Mendenhall noted the property, which also sits near an old landfill, is "ripe for environmental exploration" to ensure it is "appropriate." She said she still supports the property, and is looking forward to seeing its first phase, sized at about 5 acres, to come to fruition.
While Mendenhall considers the pandemic and its disproportionate effects on communities of color the "low" of 2021, she said the "high" is the city's "transformational progress" on air quality initiatives.
An air quality activist before a public servant, Mendenhall has long been driven by the daunting task of tackling the Salt Lake Valley's air pollution problem. She said that goal has not fallen by the wayside amid the challenges presented by the pandemic.
"I'm very optimistic about air quality," she said. "Because, in part, the business community is getting stronger with every new technology and advancements in the main sources of pollution. So what began a couple of decades ago as an emotional case for cleaning up the environment is now a business case."
That shift is "transforming the way we're responding as a state," she said. "And it transforms the way we can make the case for our policies. ... It's no longer a fringe possibility. It's the smart thing to do for businesses today and for generations in the future."
Those new city policies include one to require new buildings funded by the city's Redevelopment Agency to "be more energy-efficient, all-electric and climate friendly." The policy stems from Mendenhall's ordinance requiring all Salt Lake City- and RDA-funded buildings to be emission-free by 2023. The policy requires all future buildings receiving RDA financing to be designed and built to be highly efficient and to operate without on-site fossil fuel combustion.
She also said "we are finally on track to 100% renewable energy." Salt Lake City is among at least 15 communities that are participating in a program to procure net-100% renewable energy by 2030.
On the city level, "there is a whole spectrum of work" happening to address her priority of "environmental justice." From the city's lawn mower exchange program, incentivizing residents to swap out their gas lawn mowers for electric ones, to a new partnership with the UTA On Demand app that provides transit service to Salt Lake City west-side neighborhoods. The city has also expanded its own electric vehicle fleet.
"I believe we can have a net-zero future Winter Olympics based on the track that we're on," Mendenhall said.

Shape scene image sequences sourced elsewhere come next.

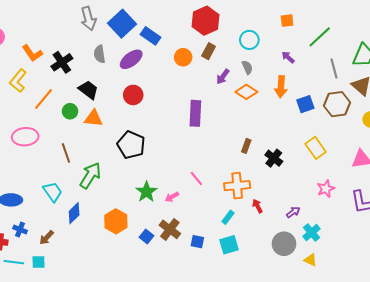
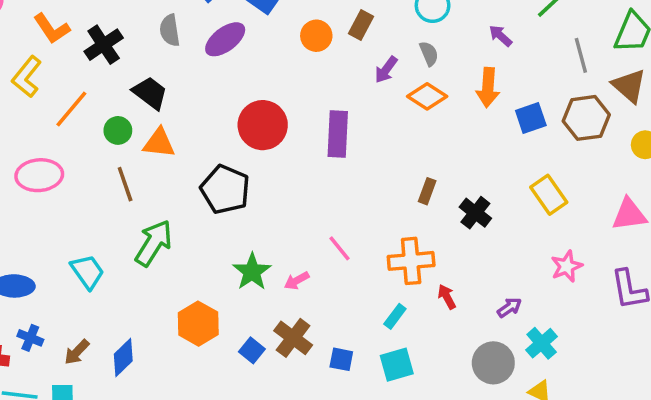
red circle: (133, 95) -> (263, 125), moved, size x1.4
brown line: (66, 153) -> (125, 184), moved
blue diamond: (74, 213) -> (123, 357), moved

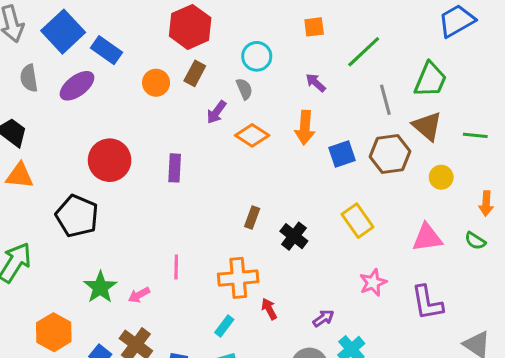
gray semicircle: (429, 54) -> (244, 89), moved
purple rectangle: (338, 134) -> (175, 168), size x0.7
pink line: (340, 248) -> (176, 267), turned 40

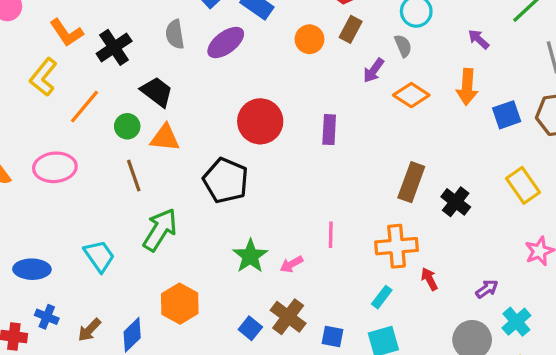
brown rectangle: (252, 218) -> (411, 182), size x1.6
orange hexagon: (54, 332) -> (180, 304), moved

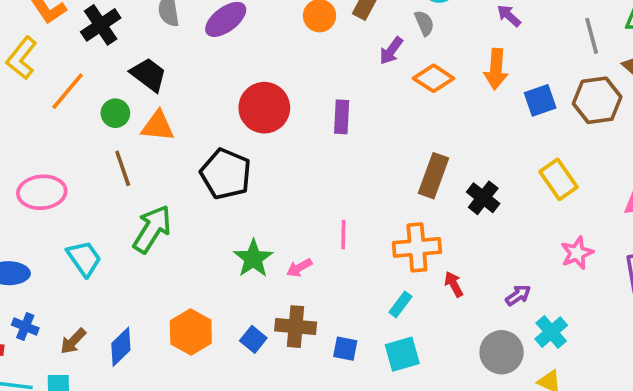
pink ellipse: (55, 167) -> (42, 192), moved
orange hexagon: (180, 304) -> (191, 332), moved
brown cross: (288, 317) -> (296, 327), turned -32

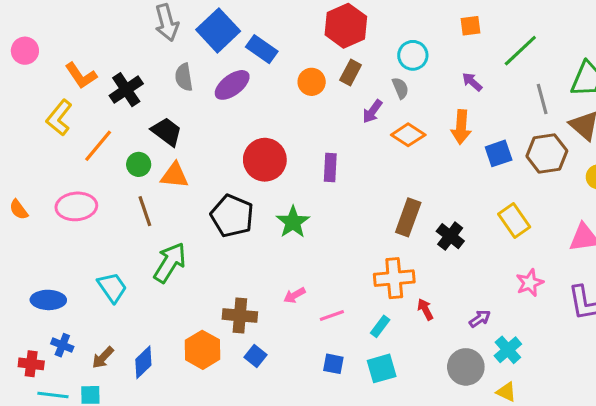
pink ellipse: (42, 192) -> (76, 206), moved
pink line: (343, 235) -> (332, 316), moved, turned 70
green star: (253, 258) -> (293, 222), moved
brown cross: (296, 327) -> (240, 316), moved

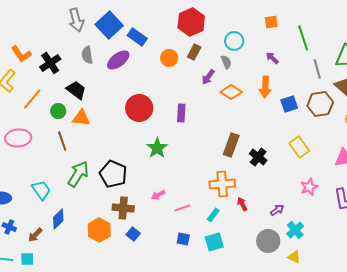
green line: (520, 51) -> (303, 38), turned -65
black pentagon: (232, 216) -> (113, 174), moved
blue diamond: (143, 362) -> (58, 219), moved

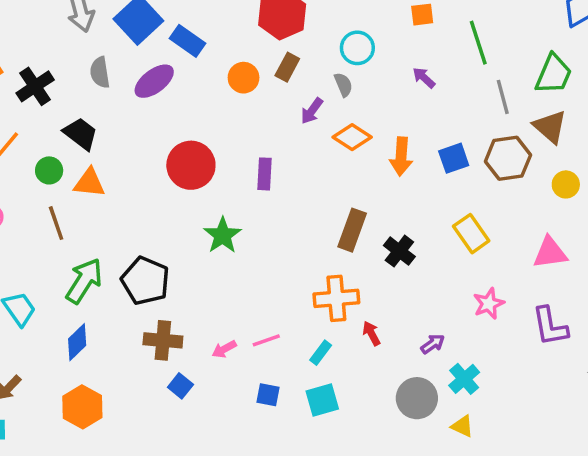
orange arrow: (265, 87) -> (401, 156), moved
pink arrow: (158, 195) -> (224, 349), moved
blue diamond: (58, 219) -> (77, 342), moved
orange hexagon: (99, 230) -> (82, 407), moved

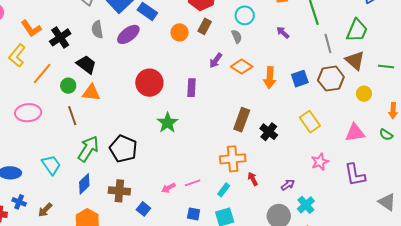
purple arrow: (312, 111) -> (216, 61), moved
brown cross: (163, 340) -> (119, 191), moved

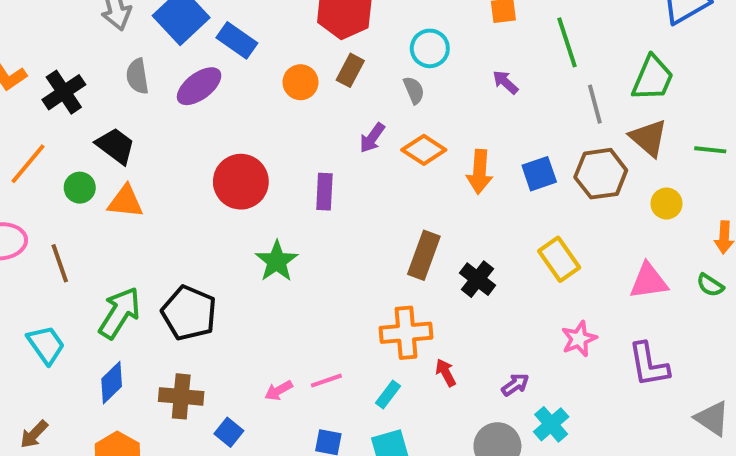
brown line: (72, 116) -> (60, 263), moved

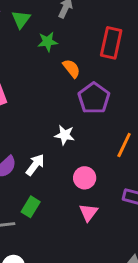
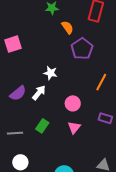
white star: (65, 135) -> (50, 73), moved
green rectangle: (31, 207) -> (42, 126), moved

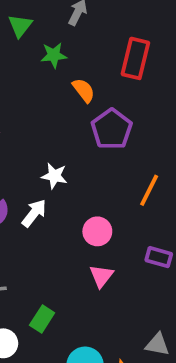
green rectangle: (42, 126) -> (42, 319), moved

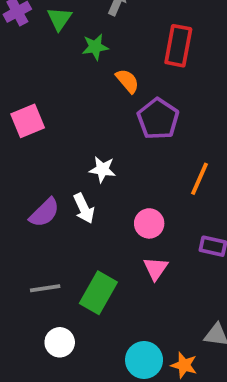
white arrow: (34, 213) -> (84, 208), turned 120
green rectangle: (42, 319) -> (98, 293), moved, size x1.5

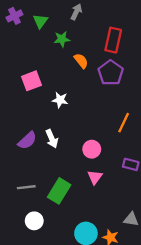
purple pentagon: (158, 119) -> (111, 73), moved
pink square: (28, 121) -> (31, 81), moved
white star: (102, 169) -> (60, 100), moved

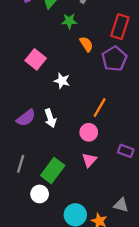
pink square: (31, 81) -> (36, 59), turned -36
orange line: (124, 123) -> (100, 108), moved
gray line: (26, 187) -> (21, 164), turned -72
white circle: (34, 221) -> (40, 194), moved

As an activist at heart, Mendenhall said she's incredibly optimistic for Salt Lake City, and it's not an issue that's been forgotten amid the challenges of 2020 and 2021.
Asked if she had to give herself a grade, Mendenhall told the Deseret News that's a difficult question to answer because there are so many complicated issues facing the city, but if she had to boil it down to a letter grade, she said she would give herself a B+.
Why not an A?
"There's so much to do," she said. "While the work is never done, I feel that we're moving the city in a direction that realizes its potential."